In March, Microsoft introduced Microsoft Biomedical Search, a tool for researchers to search the entire biomedical literature using natural language queries rather than keywords. This prototype is the result of efforts undertaken since the beginning of the pandemic with the creation of the COVID-19 Open Research Dataset(CORD-19) and a list of questions representative of the growing information needs of biologists and clinicians carried out with the Cleveland Clinic.
Scientific information search and retrieval tools have a fundamental role in research. This has been highlighted in the fight against the current pandemic. Microsoft teams have built on their work for CORD-19 and with the Cleveland Clinic. In a post on the Microsoft blog, Eric Horvitz explained:
“With Microsoft Biomedical Search, we’ve gathered large biomedical literature datasets, representative query workloads, and advances in large-scale neural language models to improve biomedical research. In particular, we sought features that allow researchers to better specify what they mean with the precision of natural language.
Microsoft Biomedical Search highlights the most relevant results from more than 20 million documents from CORD-19, Microsoft Academic, PubMed and PubMed Central and is based on the PubMedBERT, MetaAdaptRank and SaliencyMeasure models.

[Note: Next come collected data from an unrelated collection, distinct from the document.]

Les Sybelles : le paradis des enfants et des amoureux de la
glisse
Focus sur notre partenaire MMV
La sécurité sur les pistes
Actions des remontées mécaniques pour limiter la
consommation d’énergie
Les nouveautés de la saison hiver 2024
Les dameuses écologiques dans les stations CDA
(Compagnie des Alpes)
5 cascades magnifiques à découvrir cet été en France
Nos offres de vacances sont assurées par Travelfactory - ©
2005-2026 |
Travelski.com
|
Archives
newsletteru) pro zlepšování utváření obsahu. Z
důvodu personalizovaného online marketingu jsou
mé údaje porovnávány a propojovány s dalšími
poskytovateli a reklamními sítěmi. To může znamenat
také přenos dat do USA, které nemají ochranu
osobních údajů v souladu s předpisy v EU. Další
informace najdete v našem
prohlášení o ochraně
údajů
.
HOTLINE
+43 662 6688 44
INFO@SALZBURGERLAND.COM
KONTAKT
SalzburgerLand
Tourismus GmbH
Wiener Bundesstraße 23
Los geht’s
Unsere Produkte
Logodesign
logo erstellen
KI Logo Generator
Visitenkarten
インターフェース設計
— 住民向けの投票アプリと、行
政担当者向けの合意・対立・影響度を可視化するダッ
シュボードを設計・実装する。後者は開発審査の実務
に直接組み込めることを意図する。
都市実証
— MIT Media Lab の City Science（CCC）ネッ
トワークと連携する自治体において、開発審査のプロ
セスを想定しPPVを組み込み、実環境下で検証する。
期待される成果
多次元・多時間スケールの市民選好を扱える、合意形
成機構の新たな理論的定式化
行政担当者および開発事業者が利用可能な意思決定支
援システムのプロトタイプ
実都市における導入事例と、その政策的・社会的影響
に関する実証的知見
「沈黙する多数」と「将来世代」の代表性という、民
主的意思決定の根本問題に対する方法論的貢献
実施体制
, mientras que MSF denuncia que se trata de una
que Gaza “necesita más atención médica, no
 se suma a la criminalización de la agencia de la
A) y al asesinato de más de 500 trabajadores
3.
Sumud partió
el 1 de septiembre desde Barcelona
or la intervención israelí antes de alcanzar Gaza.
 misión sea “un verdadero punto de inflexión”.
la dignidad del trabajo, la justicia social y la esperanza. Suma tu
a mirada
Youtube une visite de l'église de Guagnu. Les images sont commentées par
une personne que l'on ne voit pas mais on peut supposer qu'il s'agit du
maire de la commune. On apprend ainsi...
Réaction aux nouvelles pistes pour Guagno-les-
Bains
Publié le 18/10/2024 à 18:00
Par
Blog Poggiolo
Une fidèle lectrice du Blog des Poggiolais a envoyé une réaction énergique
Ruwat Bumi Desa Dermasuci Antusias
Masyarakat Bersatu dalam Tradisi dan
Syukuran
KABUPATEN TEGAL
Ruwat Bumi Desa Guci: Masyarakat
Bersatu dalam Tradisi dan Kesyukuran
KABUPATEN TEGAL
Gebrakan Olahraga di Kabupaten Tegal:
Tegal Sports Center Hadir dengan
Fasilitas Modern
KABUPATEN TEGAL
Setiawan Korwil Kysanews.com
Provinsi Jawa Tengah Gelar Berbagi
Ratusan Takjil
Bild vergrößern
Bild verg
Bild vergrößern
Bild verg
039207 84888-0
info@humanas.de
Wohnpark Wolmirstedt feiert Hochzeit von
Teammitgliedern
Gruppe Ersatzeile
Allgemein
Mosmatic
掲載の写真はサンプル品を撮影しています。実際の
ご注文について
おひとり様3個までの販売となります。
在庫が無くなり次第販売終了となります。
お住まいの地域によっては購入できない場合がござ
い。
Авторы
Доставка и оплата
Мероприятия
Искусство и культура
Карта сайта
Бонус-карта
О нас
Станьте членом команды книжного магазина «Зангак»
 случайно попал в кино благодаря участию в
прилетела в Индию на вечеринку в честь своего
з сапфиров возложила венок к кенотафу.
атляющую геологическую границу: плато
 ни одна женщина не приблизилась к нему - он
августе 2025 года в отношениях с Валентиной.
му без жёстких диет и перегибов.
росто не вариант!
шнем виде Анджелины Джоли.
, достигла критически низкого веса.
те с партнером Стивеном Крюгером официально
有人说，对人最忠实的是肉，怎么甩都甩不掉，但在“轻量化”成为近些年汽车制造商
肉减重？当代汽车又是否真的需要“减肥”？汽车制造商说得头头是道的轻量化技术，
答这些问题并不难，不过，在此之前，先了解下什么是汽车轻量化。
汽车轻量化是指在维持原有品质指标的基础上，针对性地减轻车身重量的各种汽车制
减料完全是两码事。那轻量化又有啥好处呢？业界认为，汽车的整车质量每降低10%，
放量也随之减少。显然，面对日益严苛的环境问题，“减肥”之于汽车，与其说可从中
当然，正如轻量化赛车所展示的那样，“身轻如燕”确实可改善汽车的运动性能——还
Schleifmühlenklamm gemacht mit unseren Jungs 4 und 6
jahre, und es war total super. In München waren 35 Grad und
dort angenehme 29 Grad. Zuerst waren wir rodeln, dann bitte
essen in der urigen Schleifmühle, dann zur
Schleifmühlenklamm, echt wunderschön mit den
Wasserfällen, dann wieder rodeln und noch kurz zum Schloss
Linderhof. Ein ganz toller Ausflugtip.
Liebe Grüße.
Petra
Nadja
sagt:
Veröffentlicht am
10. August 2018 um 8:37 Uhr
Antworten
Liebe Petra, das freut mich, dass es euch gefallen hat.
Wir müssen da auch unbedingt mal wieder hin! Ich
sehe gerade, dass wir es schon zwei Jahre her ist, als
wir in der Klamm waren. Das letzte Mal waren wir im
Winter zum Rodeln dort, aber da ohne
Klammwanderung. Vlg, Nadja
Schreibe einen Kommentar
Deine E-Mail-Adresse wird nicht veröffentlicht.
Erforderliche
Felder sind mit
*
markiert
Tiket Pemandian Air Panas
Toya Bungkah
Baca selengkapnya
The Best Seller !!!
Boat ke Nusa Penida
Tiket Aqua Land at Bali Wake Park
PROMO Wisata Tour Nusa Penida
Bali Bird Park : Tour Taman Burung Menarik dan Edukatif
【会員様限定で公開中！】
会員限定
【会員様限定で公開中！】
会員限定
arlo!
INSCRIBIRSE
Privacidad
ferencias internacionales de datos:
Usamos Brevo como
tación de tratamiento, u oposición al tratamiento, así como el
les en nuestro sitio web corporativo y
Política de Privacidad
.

PubMedBERT is a large-scale language model that has been pre-trained on biomedical text rather than on a mixture of general domain and domain-specific language. The model was pre-trained from scratch on 3 billion biomedicine-specific words. We found that the model outperforms all previous language models on biomedical natural language processing applications.
MetaAdaptRank helps to accurately determine relevance by tempering common problems associated with ranking search results. Information retrieval systems often fail to identify all relevant information because queries and documents use different terms to describe the same concept. For example, this mismatch can occur when a searcher is unfamiliar with new terminology. MetaAdaptRank can learn the semantics of specialized domains to more accurately rank results, even for topics or keywords for which information is scarce.
SaliencyMeasure uses reinforcement learning to predict the likely future importance of a scientific paper, which helps balance the ranking of older and newer publications or authors rather than relying solely on citations.”